これは、自分の山仲間が体験したという話だ。
舞台は北海道の大雪山、厳冬期。彼は単独で入山した。朝は快晴だったが、正午を過ぎたあたりで空が急変し、視界は一面の白に塗り潰された。風が巻き、足跡は数分で消える。コンパスを頼りに進むが、地形の起伏すら判然としない。
引き返すには深く入り込みすぎていた。ビバークも覚悟したそのとき、雲が一瞬だけ裂けた。稜線の影がかすかに浮かび、彼は避難小屋の位置を割り出した。

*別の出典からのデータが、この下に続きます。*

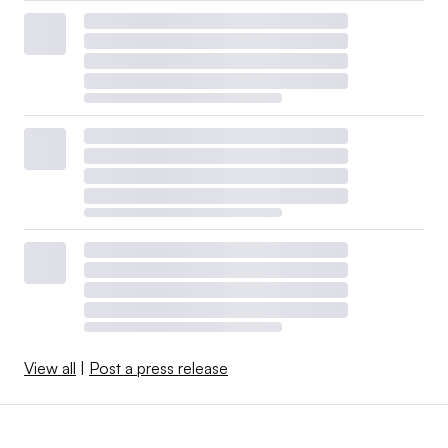
View all
|
Post a press release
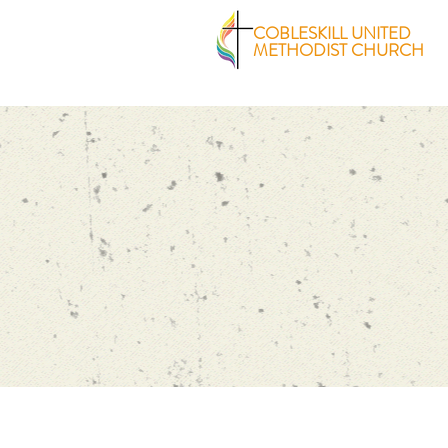
COBLESKILL UNITED
METHODIST CHURCH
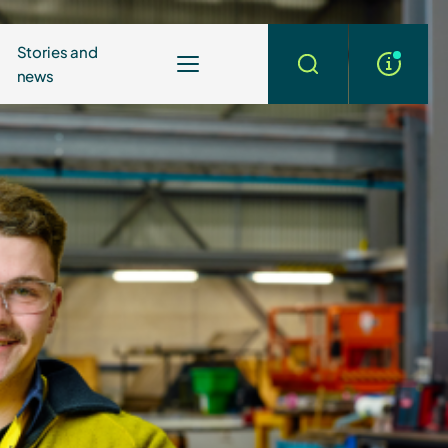
Stories and
news
More
Search
info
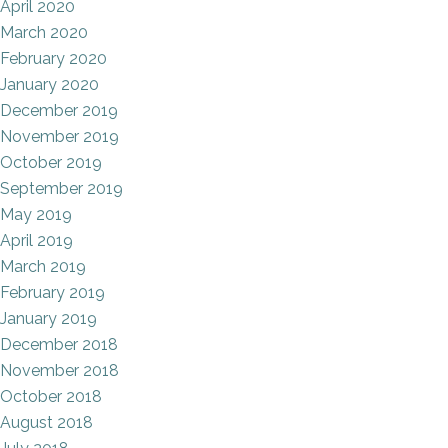
April 2020
March 2020
February 2020
January 2020
December 2019
November 2019
October 2019
September 2019
May 2019
April 2019
March 2019
February 2019
January 2019
December 2018
November 2018
October 2018
August 2018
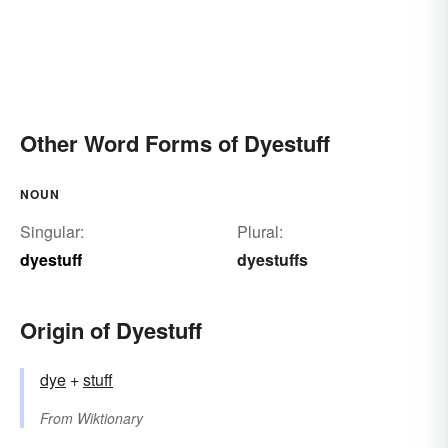
Other Word Forms of Dyestuff
NOUN
Singular:
Plural:
dyestuff
dyestuffs
Origin of Dyestuff
dye
+‎
stuff
From
Wiktionary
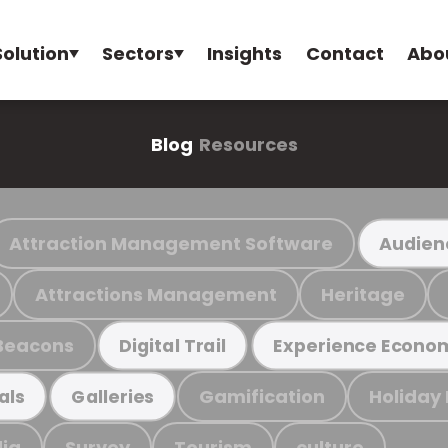
Solution
Sectors
Insights
Contact
Abo
Blog
Resources
Attraction Management Software
Audien
Attractions Management
Heritage
Beacons
Digital Trail
Experience Econo
Gamification
Holiday
als
Galleries
ia
Survey
Tourism
culture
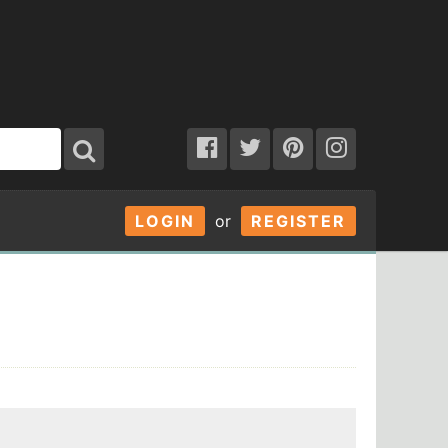
LOGIN
or
REGISTER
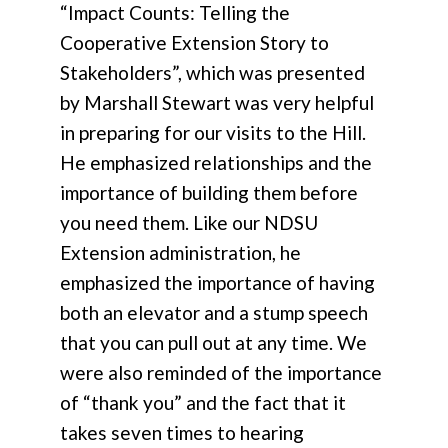
“Impact Counts: Telling the
Cooperative Extension Story to
Stakeholders”, which was presented
by Marshall Stewart was very helpful
in preparing for our visits to the Hill.
He emphasized relationships and the
importance of building them before
you need them. Like our NDSU
Extension administration, he
emphasized the importance of having
both an elevator and a stump speech
that you can pull out at any time. We
were also reminded of the importance
of “thank you” and the fact that it
takes seven times to hearing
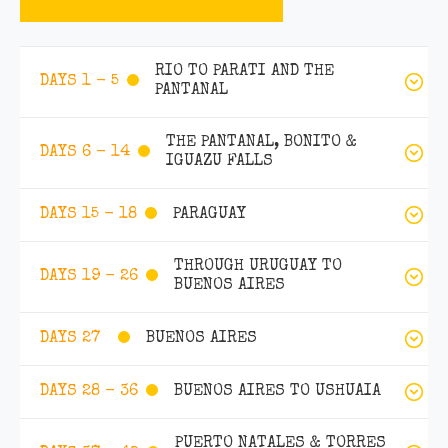
RIO TO PARATI AND THE
DAYS 1 - 5
PANTANAL
THE PANTANAL, BONITO &
DAYS 6 - 14
IGUAZU FALLS
PARAGUAY
DAYS 15 - 18
THROUGH URUGUAY TO
DAYS 19 - 26
BUENOS AIRES
BUENOS AIRES
DAYS 27
BUENOS AIRES TO USHUAIA
DAYS 28 - 36
PUERTO NATALES & TORRES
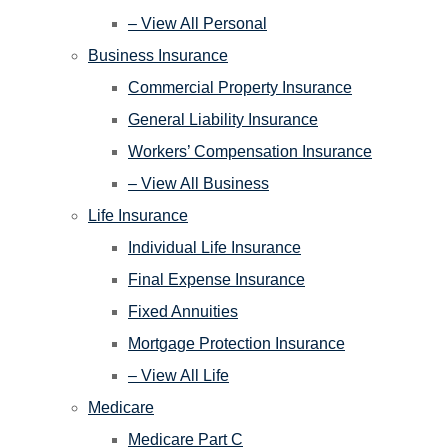
– View All Personal
Business Insurance
Commercial Property Insurance
General Liability Insurance
Workers’ Compensation Insurance
– View All Business
Life Insurance
Individual Life Insurance
Final Expense Insurance
Fixed Annuities
Mortgage Protection Insurance
– View All Life
Medicare
Medicare Part C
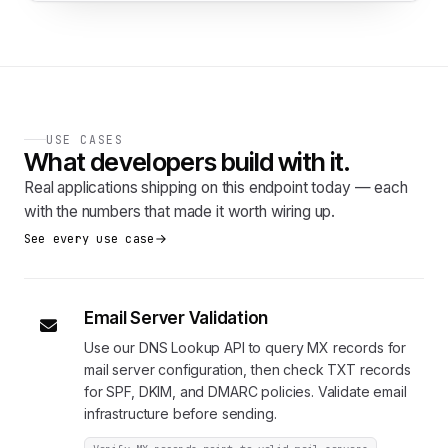
USE CASES
What developers build with it.
Real applications shipping on this endpoint today — each
with the numbers that made it worth wiring up.
See every use case
Email Server Validation
Use our DNS Lookup API to query MX records for
mail server configuration, then check TXT records
for SPF, DKIM, and DMARC policies. Validate email
infrastructure before sending.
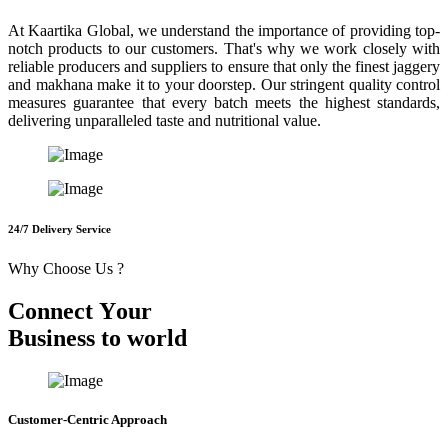
At Kaartika Global, we understand the importance of providing top-
notch products to our customers. That's why we work closely with
reliable producers and suppliers to ensure that only the finest jaggery
and makhana make it to your doorstep. Our stringent quality control
measures guarantee that every batch meets the highest standards,
delivering unparalleled taste and nutritional value.
24/7 Delivery Service
Why Choose Us ?
C
o
n
n
e
c
t
Y
o
u
r
B
u
s
i
n
e
s
s
t
o
w
o
r
l
d
Customer-Centric Approach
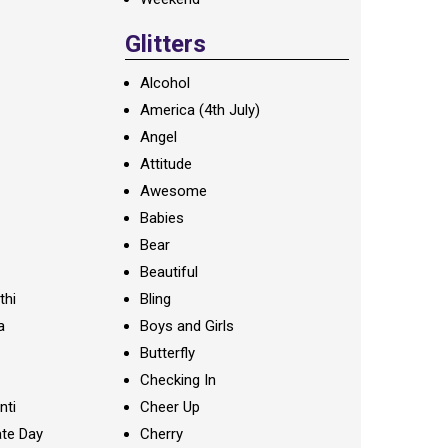
Glitters
Alcohol
America (4th July)
Angel
Attitude
Awesome
Babies
Bear
Beautiful
thi
Bling
a
Boys and Girls
Butterfly
Checking In
nti
Cheer Up
te Day
Cherry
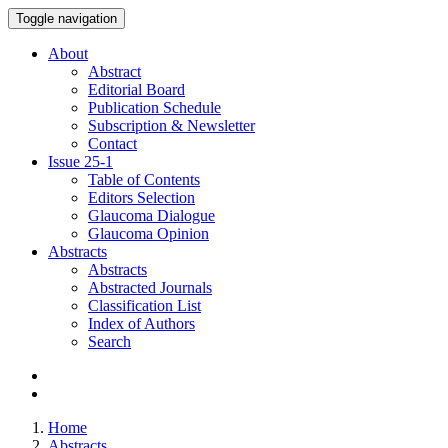
Toggle navigation
About
Abstract
Editorial Board
Publication Schedule
Subscription & Newsletter
Contact
Issue
25-1
Table of Contents
Editors Selection
Glaucoma Dialogue
Glaucoma Opinion
Abstracts
Abstracts
Abstracted Journals
Classification List
Index of Authors
Search
Home
Abstracts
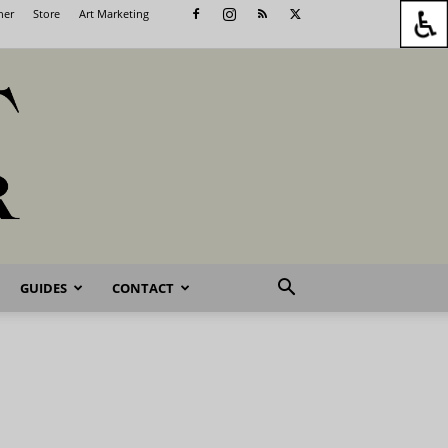
her
Store
Art Marketing
GUIDES
CONTACT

吹雪の中を二時間。小屋の入口には雪を掻いた跡があった。先行者がいるらしい。
扉を押すと、奥に二つのシュラフが並んでいた。中に人の形がある。顔は見えない。寝息は聞こえなかったが、疲労で眠りが深いのだろうと考え、彼は音を立てずに装備を解き、食事をとった。
やがて横になる。小屋の壁が軋み、風が屋根を叩く。どれほど経ったか、ぼそぼそと話し声が聞こえた。男女の声に思えた。明日の天気の話、ルートの確認、低く押し殺した笑い声。
内容は断片的だったが、なぜか具体的だった。どの尾根を回るか、どの鞍部を越えるか。彼は目を閉じたまま耳を澄ませた。会話は、彼が今日通ってきたルートを、逆から辿るように話していた。
「明日の目標が同じなら、途中まで同行できるかもしれない」
そう思いかけたとき、声がぴたりと止んだ。風の音だけが残った。
翌朝、扉が激しく叩かれた。救助隊だった。
「あんた、生きてるのか」
十人ほどの男たちが小屋に入り、奥の二つを囲んだ。シュラフの口を開くと、青白い顔が現れた。三日前に無線で救助要請があったという。悪天候で出動が遅れ、発見時にはすでに凍死していた。収容のために遺体を一時安置していたのだ。
彼は奥を見た。昨夜、声がした方向だった。
「あの二人、男女ですか」
一人が頷いた。「新婚旅行だと聞いた」
彼は続けた。「昨日の夜、この小屋で話していましたか」
救助隊は顔を見合わせた。「三日前に亡くなっている」
それ以上は何も言わなかった。
彼は予定していた行程をすべてこなし、予定通り下山した。下山後、彼はこう言った。
「声はな、すごく幸せそうだった。あの二人、山が好きだったんだろうな」
少し間を置いて、こうも言った。
「ただな、不思議なんだ。あの夜の会話、俺のルートを正確に辿ってた。俺が通った鞍部も、休んだ岩陰も、全部」
彼は地図を広げ、指でなぞった。
「でもな、三日前の天候じゃ、このルートは取れない。無線の記録でも、二人は別の沢を詰めている」
地図の上で、彼の指と、救助記録の線は交わらなかった。
数年後、彼はアルプスで消息を絶った。天候は穏やかだったという。目撃情報はない。ただ、最後に残されたGPSログは、登山道を外れ、誰も選ばないはずの尾根を、正確になぞっていた。
その尾根は、地図の上で、大雪山のあの稜線とよく似ている。
彼が最後に辿った線は、誰のものだったのか。